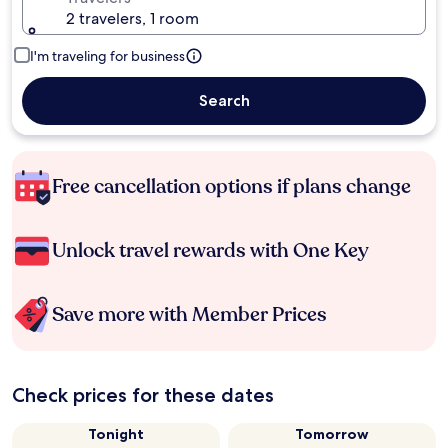
2 travelers, 1 room
I'm traveling for business
Search
Free cancellation options if plans change
Unlock travel rewards with One Key
Save more with Member Prices
Check prices for these dates
Tonight
Tomorrow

:: What is being asked ::
Each line of the listing above should be retyped exactly, with no pictures.

:: Worked solution ::
2 travelers, 1 room
I'm traveling for business
Search
Free cancellation options if plans change
Unlock travel rewards with One Key
Save more with Member Prices
Check prices for these dates
Tonight
Tomorrow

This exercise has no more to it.